O deputado Leônidas Cristino (PDT-CE) manifestou opinião semelhante. “Os compradores [da Eletrobras] vão trazer para o País os seus institutos de pesquisa”, comentou. “Eles querem comandar o sistema.” Glauber Braga (Psol-RJ) questionou a intenção do governo de dar um prazo para encerrar o financiamento da Eletrobras ao Cepel. “Só tem uma resposta possível para isso: é fazer com que o Brasil fique completamente dependente de interesses que não são nacionais”, sustentou. Por sua vez, a deputada Luciana Santos (PCdoB-PE) disse que o modelo proposto pelo governo para o Cepel significa um retrocesso.
Reunião
Na próxima semana, a comissão especial fará audiências públicas para debater o futuro das tarifas de energia elétrica com a privatização da Eletrobras. Hoje os integrantes do colegiado se reuniram para tentar definir um prazo para o término das discussões e o início da votação do parecer do relator – ainda em elaboração –, mas não houve acordo.

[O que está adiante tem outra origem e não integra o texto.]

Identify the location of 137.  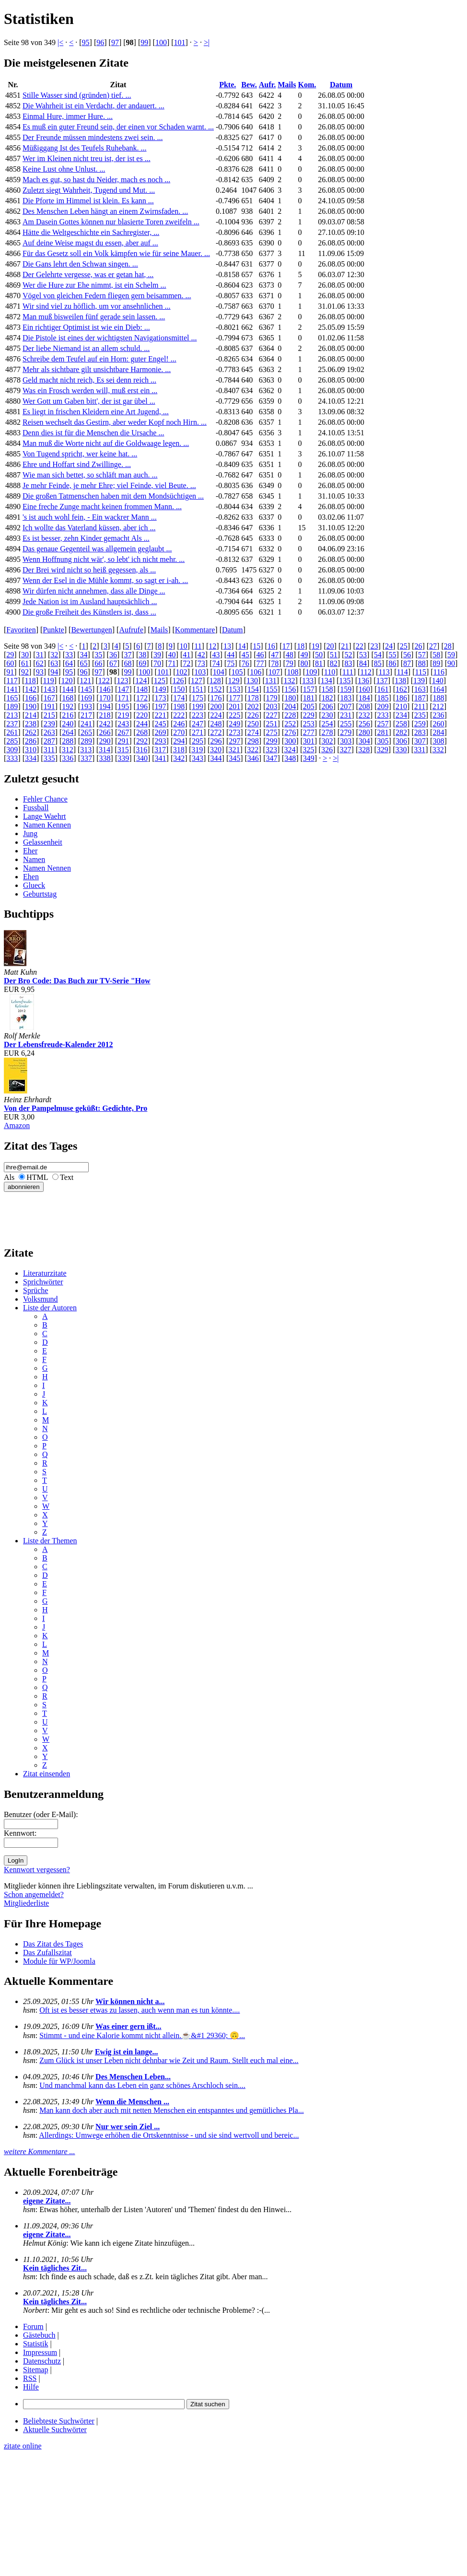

Conforme o deputado Patrus Ananias (PT-MG), 2º vice-presidente da comissão, e que presidiu audiência pública desta quarta, as conversas têm sido positivas e rumam para um “consenso progressivo”. “Nós, da oposição, queremos ampliar o tempo do debate, para que essa discussão chegue à sociedade”, declarou. “Por outro lado, os que apoiam o governo querem agilizar. E nós estamos buscando um ponto de equilíbrio, um ponto de encontro.”
A comissão especial fará uma nova tentativa, no próximo dia 2 de maio, de chegar a um consenso sobre o prazo de funcionamento do colegiado.
Hoje, o presidente da Câmara, Rodrigo Maia, defendeu a privatização da Eletrobras e disse que o setor elétrico gera prejuízos aos cofres públicos. Nos últimos seis anos, segundo ele, o sistema Eletrobras tirou do cidadão R$ 90 bilhões, e o governo só teve capacidade de investir R$ 25 milhões no segmento. “Se tivéssemos economizado esse dinheiro, teríamos mais investimento em infraestrutura e na área de educação, saúde e segurança”, afirmou o presidente.
Também tramita no Congresso Nacional uma medida provisória (MP 814/17) que abre caminho para a privatização da Eletrobras e de subsidiárias. O texto está em análise em comissão mista.